## REQUIREMENT
What is needed is an exact retyping of each entry, pictures excluded.
───── DATA FOR ANALYSIS
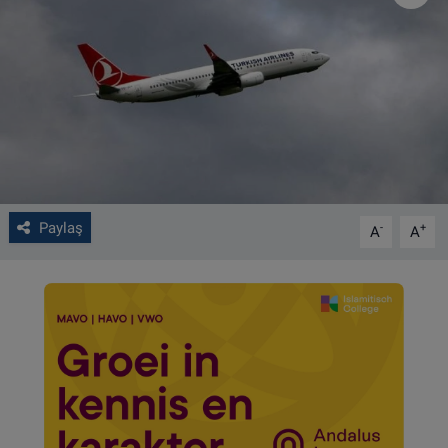
VIDEO GALERİ
ALGEMENE VOORWAARDEN
CONTACT
Çerez Politikası
Paylaş
-
+
A
A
──────────
## EXERCISE OUTPUT
VIDEO GALERİ
ALGEMENE VOORWAARDEN
CONTACT
Çerez Politikası
Paylaş
-
+
A
A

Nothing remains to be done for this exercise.